What does a typical day in the life of a data scientist look like? How do they spend their time at work? And how much does it all cost? We decided to find out more.
In order to get more of an insight into the working lives of data scientists, we asked them “What percentage of your time do you spend on each of these tasks?”
Table of Contents
In this article, we’ll reveal what our 100 respondents had to say about how they spend their day and the approximate costs involved.
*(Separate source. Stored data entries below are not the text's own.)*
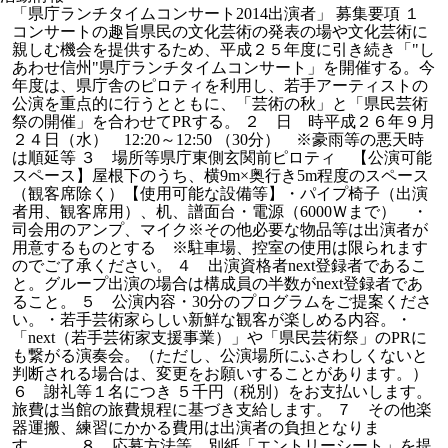
「県庁ランチタイムコンサート2014出演者」 募集要項 １
コンサートの趣旨県民の文化芸術の発表の場や文化芸術に
親しむ機会を提供するため、平成２５年度に引き続き「"し
あわせ信州"県庁ランチタイムコンサート」を開催する。今
年度は、県庁舎のピロティを利用し、若手アーティストの
公演を重点的に行うとともに、「芸術の秋」と「県民芸術
祭の開催」を合わせてPRする。 ２ 日 時平成２６年９月
２４日（水） 12:20～12:50 （30分） ※豪雨等の悪天時
は順延等 ３ 場所等県庁東側玄関前ピロティ 【公演可能
スペース】屋根下のうち、横9m×奥行き5m程度のスペース
（観客席除く）【使用可能な設備等】・パイプ椅子（出演
者用、観客席用）、机、譜面台・電源（6000Ｗまで） ・
司会用のアンプ、マイク※その他必要な物品等は出演者が
用意するものとする ※駐車場、控室の使用は限られます
のでご了承ください。 ４ 出演資格者next登録者であるこ
と。グループ出演の場合は構成員の半数がnext登録者であ
ること。 ５ 公演内容・30分のプログラムをご提案くださ
い。・若手芸術家らしい新鮮な観客が楽しめる内容。・
「next（若手芸術家支援事業）」や「県民芸術祭」のPRに
も繋がる演奏会。（ただし、公演場所にふさわしくないと
判断される場合は、変更をお願いすることがあります。）
６ 謝礼等１名につき ５千円（税別）をお支払いします。
旅費は当館の旅費規程に基づき支給します。 ７ その他楽
器運搬、練習にかかる費用は出演者の負担となりま
す。 ８ 応募方法等 別紙「エントリーシート」を提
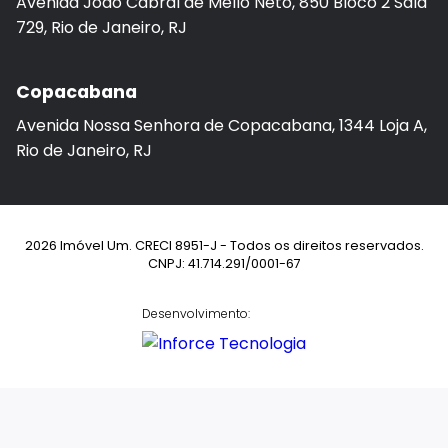
Avenida João Cabral de Mello Neto, 850 Bloco 2 Sala
729, Rio de Janeiro, RJ
Copacabana
Avenida Nossa Senhora de Copacabana, 1344 Loja A,
Rio de Janeiro, RJ
2026 Imóvel Um. CRECI 8951-J - Todos os direitos reservados.
CNPJ: 41.714.291/0001-67
Desenvolvimento:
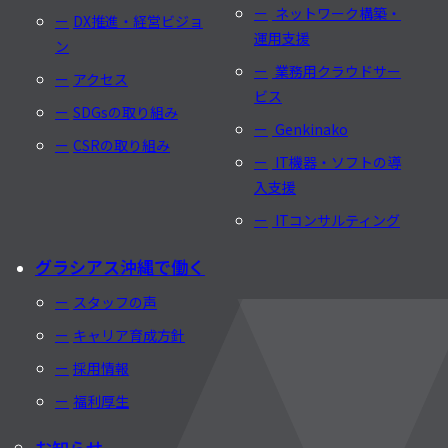
ネットワーク構築・
DX推進・経営ビジョ
運用支援
ン
業務用クラウドサー
アクセス
ビス
SDGsの取り組み
Genkinako
CSRの取り組み
IT機器・ソフトの導
入支援
ITコンサルティング
グラシアス沖縄で働く
スタッフの声
キャリア育成方針
採用情報
福利厚生
お知らせ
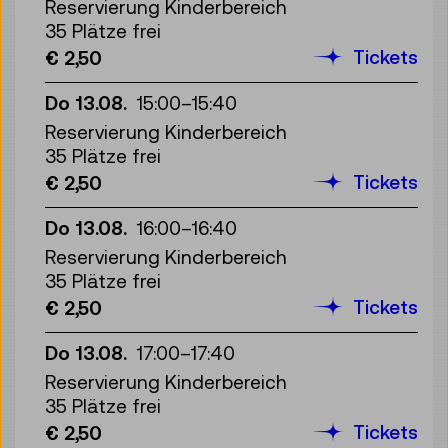
Reservierung Kinderbereich
35 Plätze frei
Tickets
€ 2,50
Do 13.08.
15:00
–
15:40
Reservierung Kinderbereich
35 Plätze frei
Tickets
€ 2,50
Do 13.08.
16:00
–
16:40
Reservierung Kinderbereich
35 Plätze frei
Tickets
€ 2,50
Do 13.08.
17:00
–
17:40
Reservierung Kinderbereich
35 Plätze frei
Tickets
€ 2,50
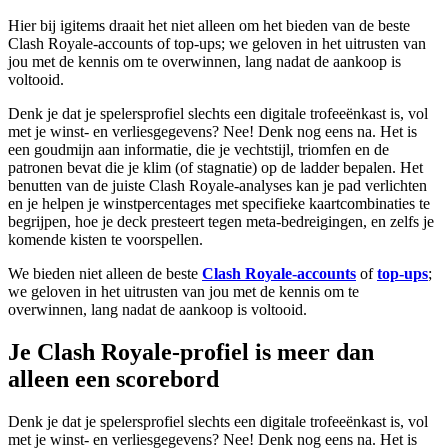
Hier bij igitems draait het niet alleen om het bieden van de beste
Clash Royale-accounts of top-ups; we geloven in het uitrusten van
jou met de kennis om te overwinnen, lang nadat de aankoop is
voltooid.
Denk je dat je spelersprofiel slechts een digitale trofeeënkast is, vol
met je winst- en verliesgegevens? Nee! Denk nog eens na. Het is
een goudmijn aan informatie, die je vechtstijl, triomfen en de
patronen bevat die je klim (of stagnatie) op de ladder bepalen. Het
benutten van de juiste Clash Royale-analyses kan je pad verlichten
en je helpen je winstpercentages met specifieke kaartcombinaties te
begrijpen, hoe je deck presteert tegen meta-bedreigingen, en zelfs je
komende kisten te voorspellen.
We bieden niet alleen de beste
Clash Royale-accounts
of
top-ups
;
we geloven in het uitrusten van jou met de kennis om te
overwinnen, lang nadat de aankoop is voltooid.
Je Clash Royale-profiel is meer dan
alleen een scorebord
Denk je dat je spelersprofiel slechts een digitale trofeeënkast is, vol
met je winst- en verliesgegevens? Nee! Denk nog eens na. Het is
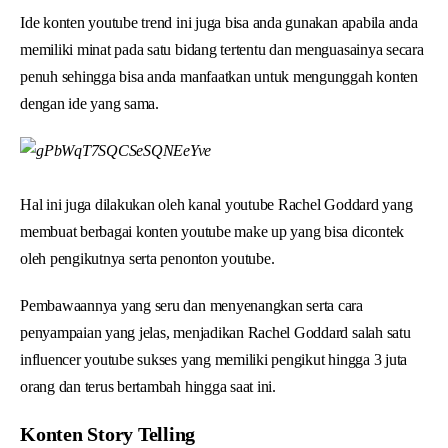
Ide konten youtube trend ini juga bisa anda gunakan apabila anda
memiliki minat pada satu bidang tertentu dan menguasainya secara
penuh sehingga bisa anda manfaatkan untuk mengunggah konten
dengan ide yang sama.
Hal ini juga dilakukan oleh kanal youtube Rachel Goddard yang
membuat berbagai konten youtube make up yang bisa dicontek
oleh pengikutnya serta penonton youtube.
Pembawaannya yang seru dan menyenangkan serta cara
penyampaian yang jelas, menjadikan Rachel Goddard salah satu
influencer youtube sukses yang memiliki pengikut hingga 3 juta
orang dan terus bertambah hingga saat ini.
Konten Story Telling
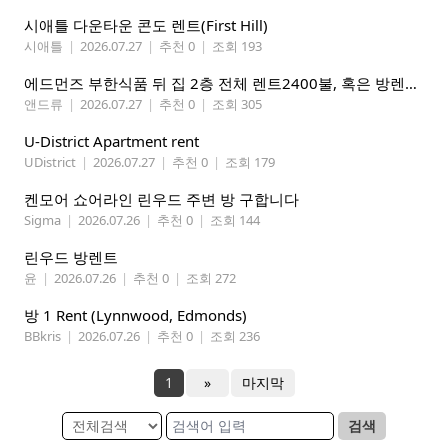
시애틀 다운타운 콘도 렌트(First Hill)
시애틀
|
2026.07.27
|
추천 0
|
조회 193
에드먼즈 부한식품 뒤 집 2층 전체 렌트2400불, 혹은 방렌트 800불*2개, 마스터베드 950불. 방 3개 중에 골라 쓰세요!
앤드류
|
2026.07.27
|
추천 0
|
조회 305
U-District Apartment rent
UDistrict
|
2026.07.27
|
추천 0
|
조회 179
켄모어 쇼어라인 린우드 주변 방 구합니다
Sigma
|
2026.07.26
|
추천 0
|
조회 144
린우드 방렌트
윤
|
2026.07.26
|
추천 0
|
조회 272
방 1 Rent (Lynnwood, Edmonds)
BBkris
|
2026.07.26
|
추천 0
|
조회 236
1
»
마지막
검색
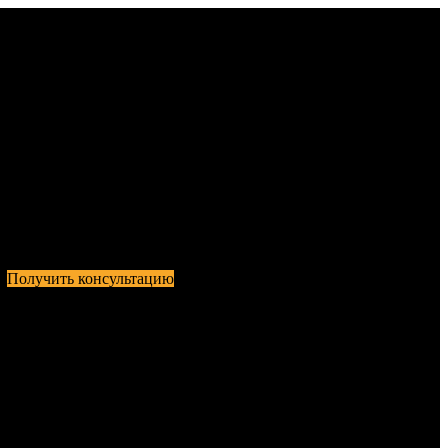
Получить консультацию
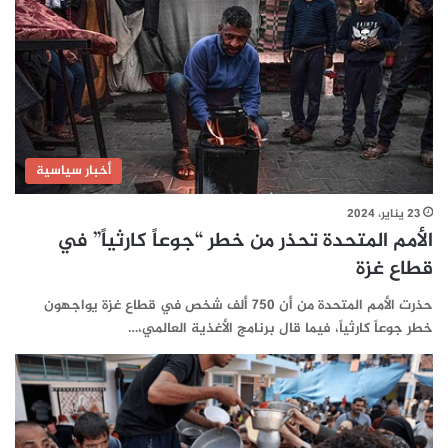
أخبار سياسية
23 يناير، 2024
الأمم المتحدة تحذر من خطر “جوعاً كارثياً” في
قطاع غزة
حذرت الأمم المتحدة من أن 750 ألف شخص في قطاع غزة يواجهون
خطر جوعاً كارثياً، فيما قال برنامج الأغذية العالمي،…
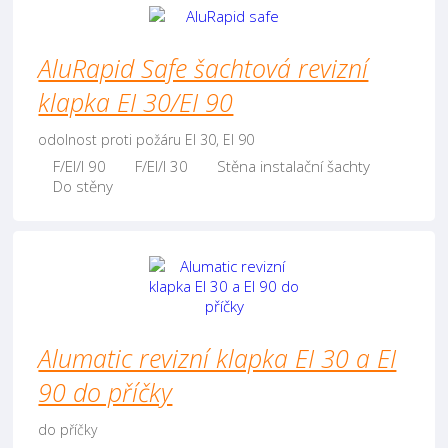
AluRapid Safe šachtová revizní
klapka EI 30/EI 90
odolnost proti požáru EI 30, EI 90
F/EI/I 90
F/EI/I 30
Stěna instalační šachty
Do stěny
Alumatic revizní klapka EI 30 a EI
90 do příčky
do příčky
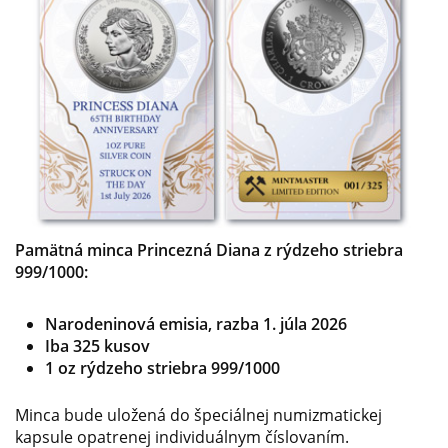
Pamätná minca Princezná Diana z rýdzeho striebra
999/1000:
Narodeninová emisia, razba 1. júla 2026
Iba 325 kusov
1 oz rýdzeho striebra 999/1000
Minca bude uložená do špeciálnej numizmatickej
kapsule opatrenej individuálnym číslovaním.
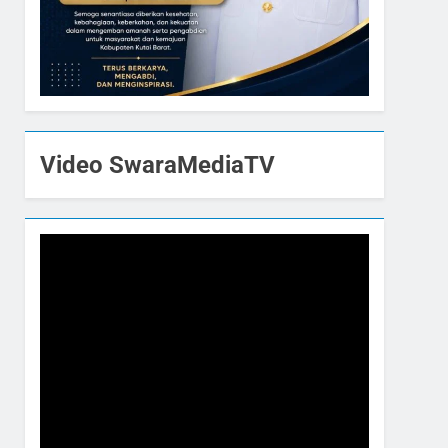
Video SwaraMediaTV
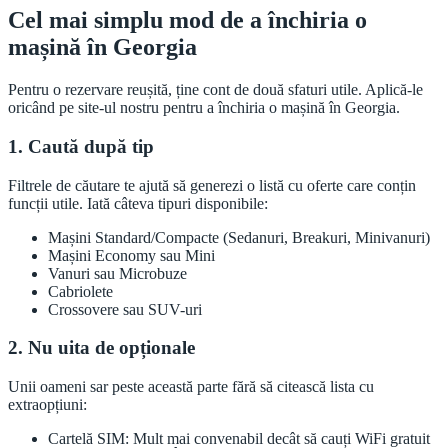
Cel mai simplu mod de a închiria o
mașină în Georgia
Pentru o rezervare reușită, ține cont de două sfaturi utile. Aplică-le
oricând pe site-ul nostru pentru a închiria o mașină în Georgia.
1. Caută după tip
Filtrele de căutare te ajută să generezi o listă cu oferte care conțin
funcții utile. Iată câteva tipuri disponibile:
Mașini Standard/Compacte (Sedanuri, Breakuri, Minivanuri)
Mașini Economy sau Mini
Vanuri sau Microbuze
Cabriolete
Crossovere sau SUV-uri
2. Nu uita de opționale
Unii oameni sar peste această parte fără să citească lista cu
extraopțiuni:
Cartelă SIM: Mult mai convenabil decât să cauți WiFi gratuit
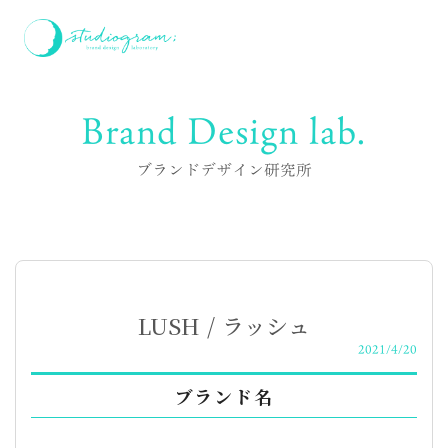
Brand Design lab.
ブランドデザイン研究所
LUSH / ラッシュ
2021/4/20
ブランド名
- Roughly half (44%) of those who answered our survey said that they spent at least 50% of their time on analyzing data using code – whether Python, R or something else entirely. However, 7% stated that they did not spend any of their time at all analyzing data with code, instead dedicating it to other tasks, such as talking to clients.
- Just under a third (31%) spent about half of their time working on projects involving the programming language Python, while 17% said that they spend less than 10% of their time on Python-based projects. You can consult with the RemoteDBA administrators.
- Data scientists are spending just over 20% of their time modeling data using machine learning algorithms, whether supervised or unsupervised – this makes sense when you consider that Dataiku DSS was the most popular tool for this task among our respondents. Machine learning experts also dedicate 16% of their time to preparing data sets for analysis and 15% writing SQL queries or Hive scripts, whereas 8% spend their time on R and 5% on Scala.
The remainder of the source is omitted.